# Source data:
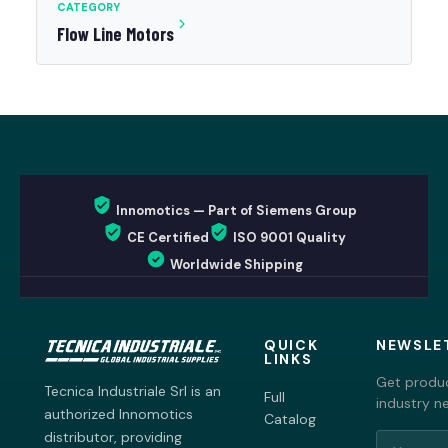
CATEGORY
Flow Line Motors
Innomotics — Part of Siemens Group
CE Certified
ISO 9001 Quality
Worldwide Shipping
QUICK
NEWSLE
LINKS
Get produc
Tecnica Industriale Srl is an
Full
industry n
authorized Innomotics
Catalog
distributor, providing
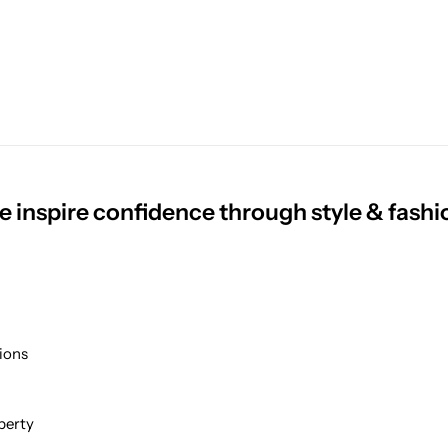
 inspire confidence through style & fashi
ions
perty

# Task details:
Would you retype every line shown above exactly, leaving the pictures aside?

# Result of this task:
CATEGORY
Flow Line Motors
Innomotics — Part of Siemens Group
CE Certified
ISO 9001 Quality
Worldwide Shipping
QUICK
NEWSLE
LINKS
Get produc
Tecnica Industriale Srl is an
Full
industry n
authorized Innomotics
Catalog
distributor, providing
 inspire confidence through style & fashi
ions
perty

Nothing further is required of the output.